Friday, February 22, 2013

St Andrews - Your Final Bid Is?

The couple of you who read this blog can often be forgiven for thinking that we only tilt at the windmilll of VisitScotland but that's really not true. We're really just pretty much anti-establishment full stop!!

So here's Friday's rant... and the target is the much loved custodians of the Links golf courses in St Andrews known as the Links Trust St Andrews.

There are many in the golf industry who think that their management of prime times at Scotland's golfing jewel has been less than fair and open and indeed detrimental to the local and national economy but it's not the selling of extortionately priced Old Course tee times through exclusive distributors that we're hitting on today.

We've been sent an email linking to te publication of the following trademark request.

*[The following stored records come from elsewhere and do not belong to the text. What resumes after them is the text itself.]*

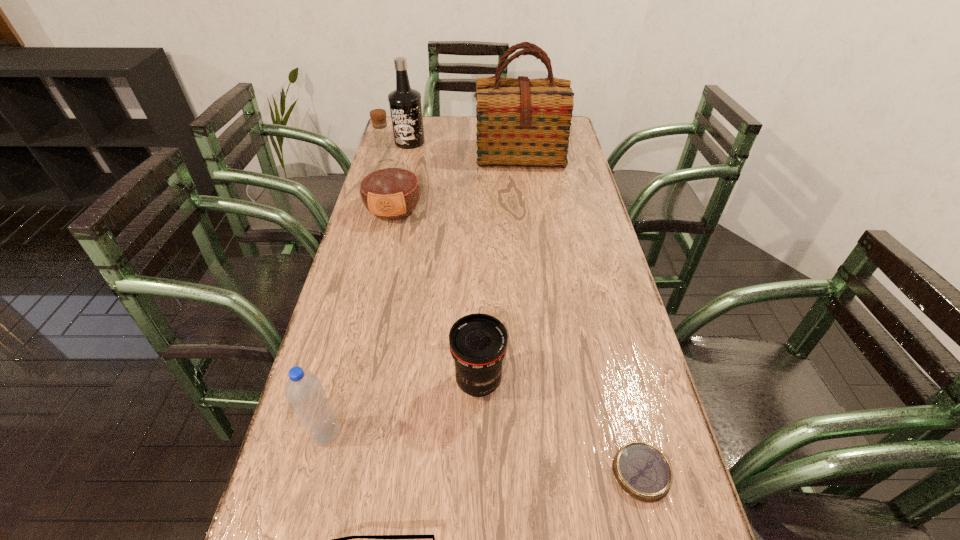 Where is `shopping bag`? This screenshot has height=540, width=960. shopping bag is located at coordinates (520, 122).

The height and width of the screenshot is (540, 960). I want to click on the nearer liquor, so click(x=390, y=190).

Locate an element on the screen. the farther liquor is located at coordinates (405, 103).

Where is `water bottle`? The image size is (960, 540). water bottle is located at coordinates (306, 394).

In order to click on the third shortest object in this screenshot , I will do `click(478, 342)`.

Find the location of a particular element. The height and width of the screenshot is (540, 960). the fourth nearest object is located at coordinates (478, 342).

The image size is (960, 540). I want to click on the shortest object, so click(642, 471).

Where is `free location located on the open handle side of the shopping bag`? The image size is (960, 540). free location located on the open handle side of the shopping bag is located at coordinates (528, 223).

You are a GUI agent. You are given a task and a screenshot of the screen. Output one action in this format:
    pyautogui.click(x=<x>, y=<y>)
    Task: Click on the free region located on the front label of the nearer liquor
    This screenshot has width=960, height=540.
    Given the screenshot: What is the action you would take?
    [386, 244]

Where is `vacant space located on the front label of the farther liquor`? This screenshot has width=960, height=540. vacant space located on the front label of the farther liquor is located at coordinates (406, 159). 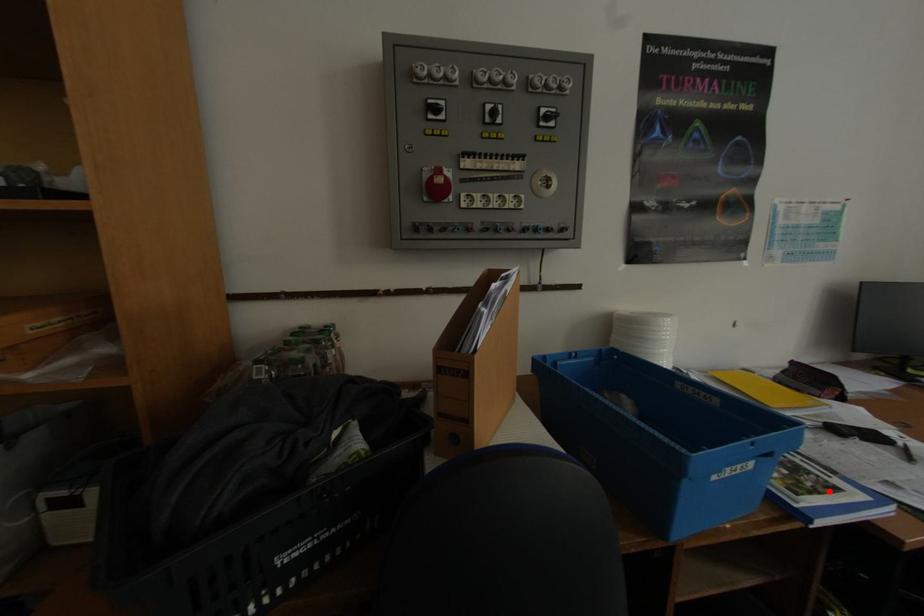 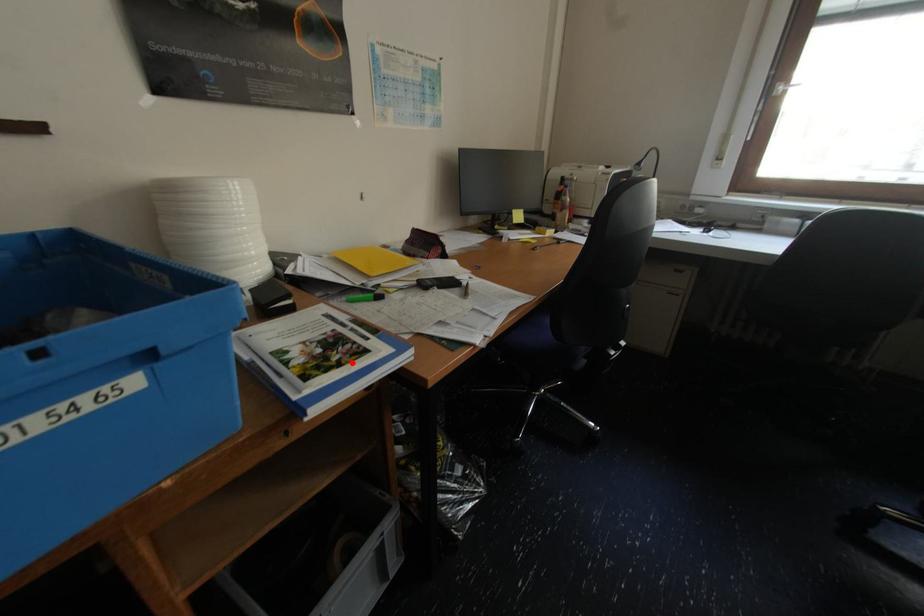 I am providing you with two images of the same scene from different viewpoints. A red point is marked on the first image and another point is marked on the second image. Does the point marked in image1 correspond to the same location as the one in image2?

Yes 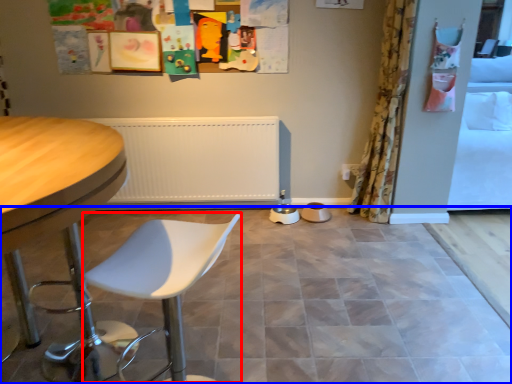 Question: Which object is further to the camera taking this photo, swivel chair (highlighted by a red box) or ceramic tile (highlighted by a blue box)?

Choices:
 (A) swivel chair
 (B) ceramic tile

Answer: (B) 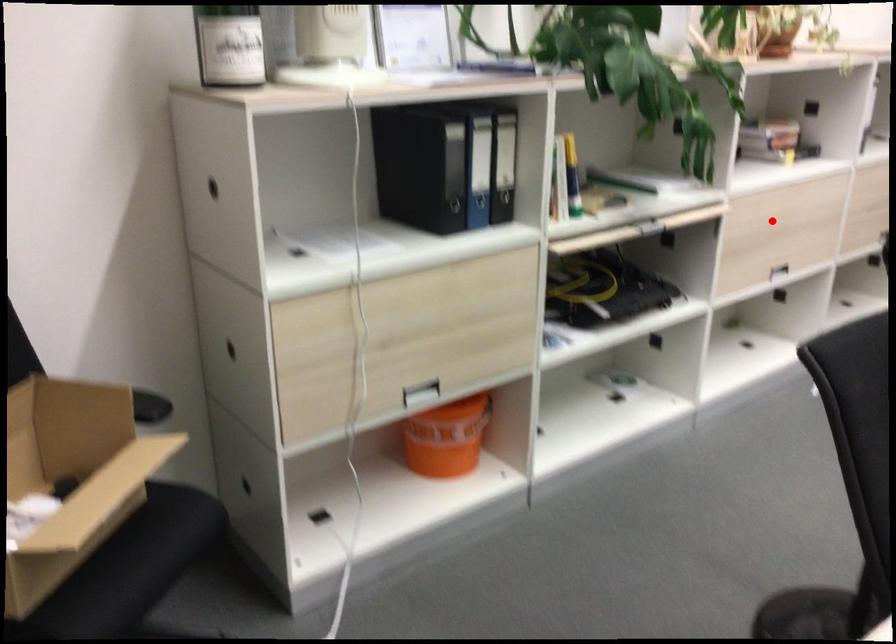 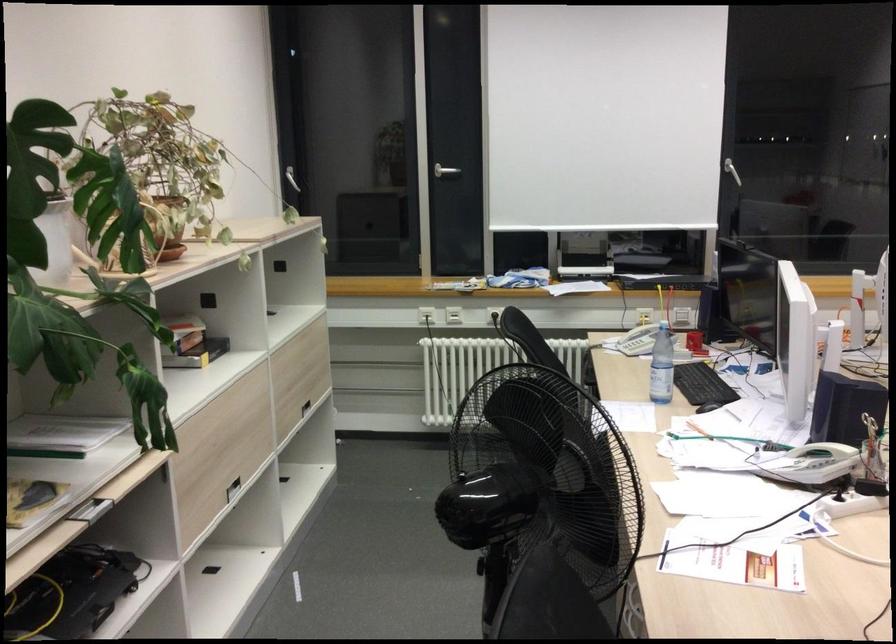 Question: I am providing you with two images of the same scene from different viewpoints. Given a red point in image1, look at the same physical point in image2. Is it:

Choices:
 (A) Closer to the viewpoint
 (B) Farther from the viewpoint

Answer: (A) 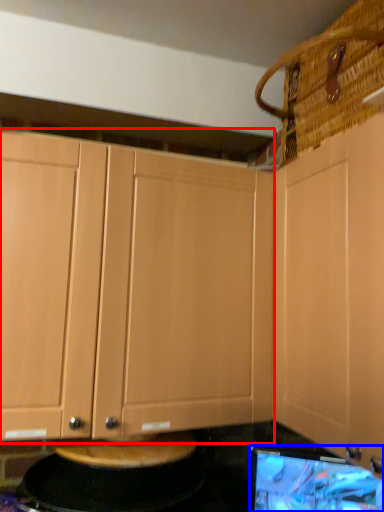 Question: Among these objects, which one is farthest to the camera, cabinetry (highlighted by a red box) or computer monitor (highlighted by a blue box)?

Choices:
 (A) cabinetry
 (B) computer monitor

Answer: (A) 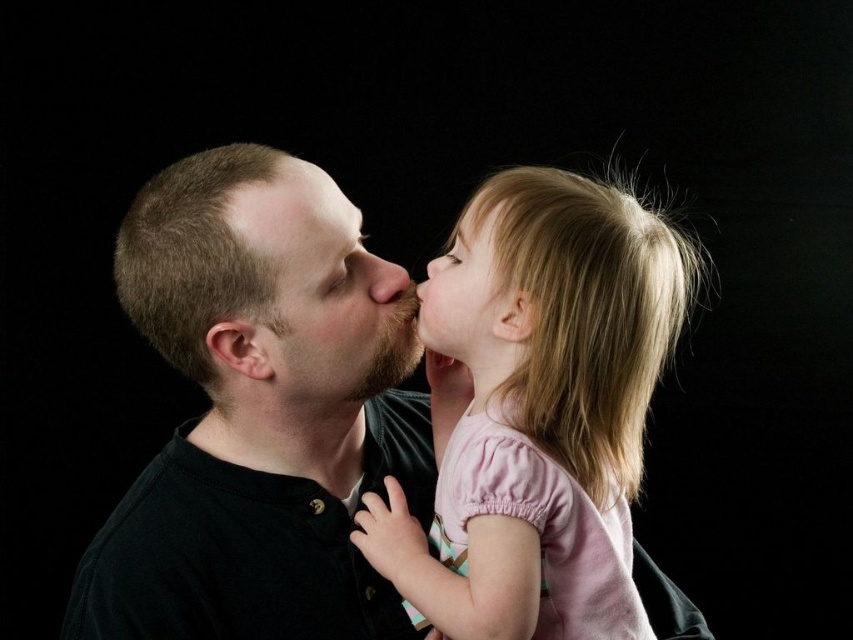 You are an artist analyzing the composition of this image. You notice two key elements in the central area of the face depicted here. The first is the smooth skin at upper center and the second is the matte brown nose at center. Which of these elements is located to the left of the other?

The smooth skin at upper center is positioned on the left side of matte brown nose at center.

You are an artist observing the scene. You notice two elements in the image, the smooth skin at upper center and the matte brown nose at center. Which of these two elements is positioned higher in the image?

The smooth skin at upper center is located above the matte brown nose at center, so it is positioned higher in the image. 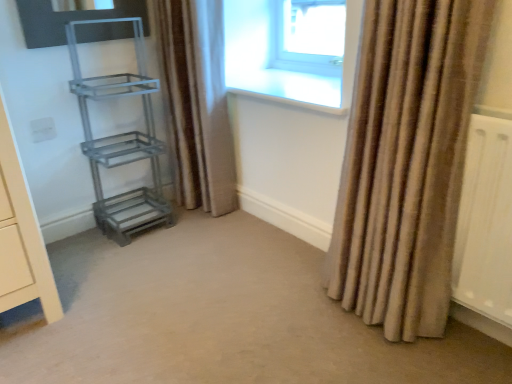 Question: Should I look upward or downward to see transparent glass window at upper center?

Choices:
 (A) down
 (B) up

Answer: (B)

Question: Considering the relative positions of metallic gray shelf at left, which ranks as the 1th shelf in top-to-bottom order, and beige textured curtain at right, which ranks as the first curtain in front-to-back order, in the image provided, is metallic gray shelf at left, which ranks as the 1th shelf in top-to-bottom order, to the left of beige textured curtain at right, which ranks as the first curtain in front-to-back order, from the viewer's perspective?

Choices:
 (A) no
 (B) yes

Answer: (B)

Question: Are metallic gray shelf at left, which is counted as the 2th shelf, starting from the bottom, and beige textured curtain at right, which ranks as the first curtain in front-to-back order, far apart?

Choices:
 (A) no
 (B) yes

Answer: (B)

Question: Considering the relative positions of metallic gray shelf at left, which ranks as the 1th shelf in top-to-bottom order, and beige textured curtain at right, which ranks as the first curtain in front-to-back order, in the image provided, is metallic gray shelf at left, which ranks as the 1th shelf in top-to-bottom order, in front of beige textured curtain at right, which ranks as the first curtain in front-to-back order,?

Choices:
 (A) no
 (B) yes

Answer: (A)

Question: Is metallic gray shelf at left, which ranks as the 1th shelf in top-to-bottom order, behind beige textured curtain at right, which ranks as the first curtain in front-to-back order?

Choices:
 (A) yes
 (B) no

Answer: (A)

Question: Can you confirm if metallic gray shelf at left, which is counted as the 2th shelf, starting from the bottom, is shorter than beige textured curtain at right, which appears as the second curtain when viewed from the back?

Choices:
 (A) no
 (B) yes

Answer: (B)

Question: From a real-world perspective, is metallic gray shelf at left, which ranks as the 1th shelf in top-to-bottom order, located beneath beige textured curtain at right, which appears as the 2th curtain when viewed from the left?

Choices:
 (A) yes
 (B) no

Answer: (A)

Question: Considering the relative sizes of transparent glass window at upper center and carpet at center in the image provided, is transparent glass window at upper center taller than carpet at center?

Choices:
 (A) no
 (B) yes

Answer: (B)

Question: Is transparent glass window at upper center smaller than carpet at center?

Choices:
 (A) yes
 (B) no

Answer: (A)

Question: Can you confirm if transparent glass window at upper center is positioned to the left of carpet at center?

Choices:
 (A) yes
 (B) no

Answer: (B)

Question: Does transparent glass window at upper center have a lesser width compared to carpet at center?

Choices:
 (A) yes
 (B) no

Answer: (A)

Question: Would you consider transparent glass window at upper center to be distant from carpet at center?

Choices:
 (A) no
 (B) yes

Answer: (B)

Question: Is transparent glass window at upper center bigger than carpet at center?

Choices:
 (A) yes
 (B) no

Answer: (B)

Question: Does metallic gray shelf at lower left, which ranks as the second shelf in top-to-bottom order, turn towards metallic gray shelf at left, which ranks as the 1th shelf in top-to-bottom order?

Choices:
 (A) yes
 (B) no

Answer: (A) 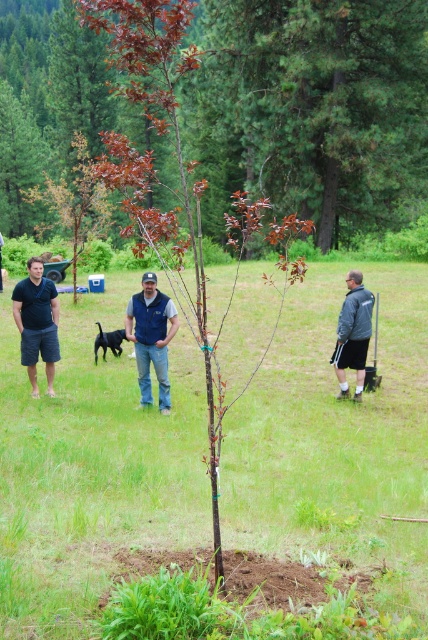 Can you confirm if blue denim jeans at center is bigger than matte black t-shirt at left?

No.

Consider the image. Between blue denim jeans at center and matte black t-shirt at left, which one has more height?

Standing taller between the two is matte black t-shirt at left.

What do you see at coordinates (151, 337) in the screenshot?
I see `blue denim jeans at center` at bounding box center [151, 337].

Identify the location of blue denim jeans at center. 151,337.

Between smooth brown tree at center and matte black t-shirt at left, which one has less height?

With less height is matte black t-shirt at left.

Can you confirm if smooth brown tree at center is positioned below matte black t-shirt at left?

No, smooth brown tree at center is not below matte black t-shirt at left.

Is point (338, 230) positioned behind point (29, 346)?

That is True.

This screenshot has width=428, height=640. What are the coordinates of `smooth brown tree at center` in the screenshot? It's located at (312, 109).

Can you confirm if smooth brown tree at center is taller than blue denim jeans at center?

Indeed, smooth brown tree at center has a greater height compared to blue denim jeans at center.

Which is below, smooth brown tree at center or blue denim jeans at center?

blue denim jeans at center

Between point (377, 204) and point (160, 321), which one is positioned in front?

Point (160, 321) is in front.

Where is `smooth brown tree at center`? smooth brown tree at center is located at coordinates (312, 109). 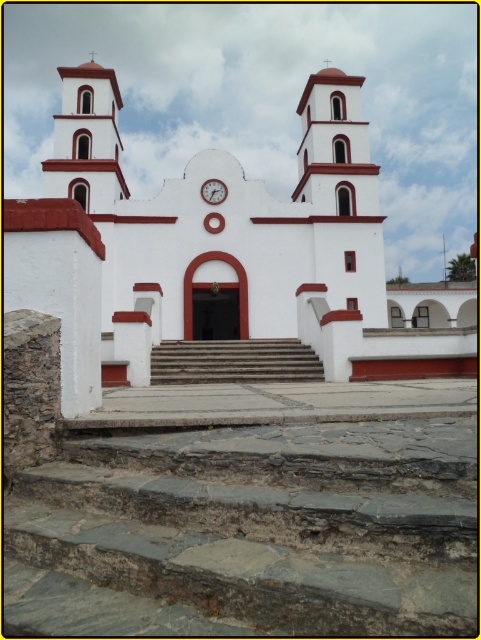 You are standing in front of the church and want to know which object is shorter between the smooth stone stairs at center and the white matte clock at center. Could you tell me which one is shorter?

The smooth stone stairs at center is not as tall as the white matte clock at center, so the smooth stone stairs at center is shorter.

Based on the photo, you are a visitor approaching the church entrance and need to know which object is bigger between the smooth stone stairs at center and the white matte clock at center. Can you tell me?

The smooth stone stairs at center is larger in size than the white matte clock at center.

You are standing in front of the church and want to enter through the central doorway. Which object, the gray stone stairs at center or the white stucco spire at upper left, is closer to the entrance?

The gray stone stairs at center are closer to the entrance because they are to the right of the white stucco spire at upper left, which is positioned further away.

Yes that's right. St. Andrews Links Ltd have applied to trademark the name of ST ANDREWS and you can view the full application here

Now if I was a business in St Andrews, or the council, or involved in golf, or tourism or lived in Scotland or ever had a sniff of whisky I would be looking at this link with incredulity and asking how can anyone take intellectual property rights and trademark over the name of our bloody patron saint!!!

They have applied to trademark the name across almost every imagineable activity!! Here's the list of areas they wish to protect for their own use:

Prerecorded CDs, CD-ROMs relating to golf; computer games software; computer and video game cartridges; computer game software for hand-held units for playing video games; video tapes, laser discs and DVDs featuring golfing activities, the sport of golf and the history of golf. Jewellery; watches; cases for watches.Class Publications, namely, books and magazines relating to golf and sport; calendars; photographs, mounted and unmounted; stationery; printed score cards; printed instructional and teaching material on the subject of golf; printed golf course guides, posters; maps; prints; pictorial prints; photographic prints. Golf umbrellas; luggage. Drinking glasses; decanters; coasters not of paper.Golf towels. Golf balls; golf clubs; divot repair tools; head covers for golf clubs; golf bags. Advertising; business management; business administration; office functions.Arranging and conducting tours and trips; Arranging, organizing, and conducting tours and trips in the field of golf. Hotel and restaurant reservation services; Hotel, restaurant and bar services; Hotels; Resort hotels; Resort lodging service. Health spa services for health and wellness of the body and spirit offered at a health resort; Health spa services, namely, cosmetic body care services.


Now once again, just so we're clear they wish to TRADEMARK the name St Andrews!

Dare I be so bold to suggest St Andrews Links Trust that you should have NO CHANCE. 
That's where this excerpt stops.